[[ Records shown, beginning ]]

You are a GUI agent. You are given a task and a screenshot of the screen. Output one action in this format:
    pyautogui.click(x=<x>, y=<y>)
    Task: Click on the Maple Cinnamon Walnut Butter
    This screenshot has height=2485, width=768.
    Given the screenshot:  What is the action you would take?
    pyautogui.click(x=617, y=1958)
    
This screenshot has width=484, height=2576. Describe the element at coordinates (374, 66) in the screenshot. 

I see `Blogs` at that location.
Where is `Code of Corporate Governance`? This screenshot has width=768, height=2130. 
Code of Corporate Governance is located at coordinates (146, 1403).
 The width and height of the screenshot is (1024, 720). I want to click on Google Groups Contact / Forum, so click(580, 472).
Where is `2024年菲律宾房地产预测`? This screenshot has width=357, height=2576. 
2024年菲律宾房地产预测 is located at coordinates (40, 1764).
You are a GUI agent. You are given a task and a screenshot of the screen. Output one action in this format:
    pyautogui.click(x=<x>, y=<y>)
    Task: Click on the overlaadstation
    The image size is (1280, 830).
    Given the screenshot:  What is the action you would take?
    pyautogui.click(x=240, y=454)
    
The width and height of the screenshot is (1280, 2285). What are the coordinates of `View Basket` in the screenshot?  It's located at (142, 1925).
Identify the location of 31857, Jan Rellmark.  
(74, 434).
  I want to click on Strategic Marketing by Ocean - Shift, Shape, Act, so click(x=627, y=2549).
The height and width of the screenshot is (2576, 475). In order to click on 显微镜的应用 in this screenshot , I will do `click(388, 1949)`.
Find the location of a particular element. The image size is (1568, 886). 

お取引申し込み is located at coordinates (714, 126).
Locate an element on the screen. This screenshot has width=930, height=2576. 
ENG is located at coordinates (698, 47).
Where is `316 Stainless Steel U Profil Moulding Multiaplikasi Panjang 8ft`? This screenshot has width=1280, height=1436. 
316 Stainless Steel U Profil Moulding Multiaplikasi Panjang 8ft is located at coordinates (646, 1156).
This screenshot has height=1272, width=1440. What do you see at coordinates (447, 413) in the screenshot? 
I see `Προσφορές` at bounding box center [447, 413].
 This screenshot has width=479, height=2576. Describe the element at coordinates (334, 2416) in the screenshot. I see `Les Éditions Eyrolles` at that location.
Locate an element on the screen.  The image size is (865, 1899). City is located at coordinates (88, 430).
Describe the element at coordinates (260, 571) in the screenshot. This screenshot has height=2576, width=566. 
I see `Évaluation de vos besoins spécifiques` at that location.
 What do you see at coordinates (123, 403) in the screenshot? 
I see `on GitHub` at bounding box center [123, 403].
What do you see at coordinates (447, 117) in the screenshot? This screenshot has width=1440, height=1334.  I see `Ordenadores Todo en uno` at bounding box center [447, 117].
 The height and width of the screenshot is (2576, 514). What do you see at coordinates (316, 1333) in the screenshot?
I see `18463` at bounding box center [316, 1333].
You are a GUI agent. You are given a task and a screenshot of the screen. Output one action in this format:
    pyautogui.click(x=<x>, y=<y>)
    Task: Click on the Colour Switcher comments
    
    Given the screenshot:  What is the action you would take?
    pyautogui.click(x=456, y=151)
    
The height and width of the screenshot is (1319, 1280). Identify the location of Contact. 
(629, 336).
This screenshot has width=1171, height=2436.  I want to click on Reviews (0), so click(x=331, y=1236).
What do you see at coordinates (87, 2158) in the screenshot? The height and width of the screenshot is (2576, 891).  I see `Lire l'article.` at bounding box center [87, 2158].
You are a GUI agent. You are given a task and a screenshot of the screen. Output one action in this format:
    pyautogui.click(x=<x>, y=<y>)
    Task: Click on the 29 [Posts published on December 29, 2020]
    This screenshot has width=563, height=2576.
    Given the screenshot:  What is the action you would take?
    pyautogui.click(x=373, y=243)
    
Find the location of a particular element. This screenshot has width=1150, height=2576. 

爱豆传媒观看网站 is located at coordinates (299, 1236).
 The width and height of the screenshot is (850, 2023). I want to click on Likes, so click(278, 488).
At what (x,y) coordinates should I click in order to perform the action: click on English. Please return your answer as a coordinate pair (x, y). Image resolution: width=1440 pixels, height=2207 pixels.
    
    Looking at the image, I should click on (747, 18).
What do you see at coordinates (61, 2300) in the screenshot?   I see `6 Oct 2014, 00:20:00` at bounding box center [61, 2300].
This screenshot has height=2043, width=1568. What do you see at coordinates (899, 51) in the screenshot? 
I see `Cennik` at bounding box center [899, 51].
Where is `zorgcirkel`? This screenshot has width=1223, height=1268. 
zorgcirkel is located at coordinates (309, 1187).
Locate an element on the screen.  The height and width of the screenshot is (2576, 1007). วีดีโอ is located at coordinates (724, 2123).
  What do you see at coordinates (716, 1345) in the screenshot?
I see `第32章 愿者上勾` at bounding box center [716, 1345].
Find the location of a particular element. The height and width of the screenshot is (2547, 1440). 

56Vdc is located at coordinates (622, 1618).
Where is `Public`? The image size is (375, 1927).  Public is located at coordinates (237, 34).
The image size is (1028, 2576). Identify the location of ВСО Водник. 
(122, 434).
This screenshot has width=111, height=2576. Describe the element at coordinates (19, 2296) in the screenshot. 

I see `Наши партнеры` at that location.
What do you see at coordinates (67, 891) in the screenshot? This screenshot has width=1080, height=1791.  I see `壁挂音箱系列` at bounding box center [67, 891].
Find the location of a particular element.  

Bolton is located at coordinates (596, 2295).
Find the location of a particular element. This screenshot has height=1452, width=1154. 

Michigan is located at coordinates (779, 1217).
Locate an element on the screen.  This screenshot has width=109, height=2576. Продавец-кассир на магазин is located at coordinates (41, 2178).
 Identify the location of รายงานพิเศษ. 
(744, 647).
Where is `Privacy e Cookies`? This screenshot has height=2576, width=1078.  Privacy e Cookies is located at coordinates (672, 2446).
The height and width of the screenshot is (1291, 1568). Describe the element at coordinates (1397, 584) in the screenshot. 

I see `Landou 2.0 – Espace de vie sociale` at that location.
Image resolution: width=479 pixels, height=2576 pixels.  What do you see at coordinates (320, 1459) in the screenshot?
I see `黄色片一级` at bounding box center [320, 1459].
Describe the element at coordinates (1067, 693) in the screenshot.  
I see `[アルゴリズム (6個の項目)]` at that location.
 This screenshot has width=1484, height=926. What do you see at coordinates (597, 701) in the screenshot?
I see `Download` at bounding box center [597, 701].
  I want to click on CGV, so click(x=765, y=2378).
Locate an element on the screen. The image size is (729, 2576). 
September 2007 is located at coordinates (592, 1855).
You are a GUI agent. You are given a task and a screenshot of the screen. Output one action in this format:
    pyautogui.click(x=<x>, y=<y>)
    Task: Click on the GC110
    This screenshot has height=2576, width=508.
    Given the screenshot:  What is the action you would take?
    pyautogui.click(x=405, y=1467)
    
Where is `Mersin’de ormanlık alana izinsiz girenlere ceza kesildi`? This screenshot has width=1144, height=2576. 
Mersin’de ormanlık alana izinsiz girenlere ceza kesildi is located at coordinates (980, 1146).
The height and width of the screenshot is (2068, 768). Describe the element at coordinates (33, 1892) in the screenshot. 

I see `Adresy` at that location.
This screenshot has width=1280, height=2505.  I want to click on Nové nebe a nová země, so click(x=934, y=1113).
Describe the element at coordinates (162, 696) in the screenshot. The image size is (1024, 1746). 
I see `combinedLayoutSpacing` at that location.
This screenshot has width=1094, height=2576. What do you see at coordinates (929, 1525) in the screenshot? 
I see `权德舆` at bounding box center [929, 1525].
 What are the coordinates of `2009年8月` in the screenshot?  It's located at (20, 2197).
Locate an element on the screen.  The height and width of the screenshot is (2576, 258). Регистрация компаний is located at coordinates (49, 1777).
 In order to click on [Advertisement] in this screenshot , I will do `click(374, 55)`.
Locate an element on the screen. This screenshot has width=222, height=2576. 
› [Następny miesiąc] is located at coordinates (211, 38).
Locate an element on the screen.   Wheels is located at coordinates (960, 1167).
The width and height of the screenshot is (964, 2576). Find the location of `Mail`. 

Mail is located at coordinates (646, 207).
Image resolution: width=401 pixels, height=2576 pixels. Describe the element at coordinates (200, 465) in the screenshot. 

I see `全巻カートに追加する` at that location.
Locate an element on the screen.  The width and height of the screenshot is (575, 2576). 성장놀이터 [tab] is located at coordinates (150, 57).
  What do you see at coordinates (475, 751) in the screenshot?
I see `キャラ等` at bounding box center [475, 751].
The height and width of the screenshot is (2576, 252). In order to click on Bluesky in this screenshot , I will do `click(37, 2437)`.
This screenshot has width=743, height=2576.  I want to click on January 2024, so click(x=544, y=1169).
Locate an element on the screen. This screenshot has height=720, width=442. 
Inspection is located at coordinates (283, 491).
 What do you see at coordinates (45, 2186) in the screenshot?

[[ Records shown, end ]]

◆ Work to be completed: Look through the entries and return each line that has the word "will" in it.

◆ Result below:
The height and width of the screenshot is (2576, 475). In order to click on 显微镜的应用 in this screenshot , I will do `click(388, 1949)`.
 In order to click on [Advertisement] in this screenshot , I will do `click(374, 55)`.
The height and width of the screenshot is (2576, 252). In order to click on Bluesky in this screenshot , I will do `click(37, 2437)`.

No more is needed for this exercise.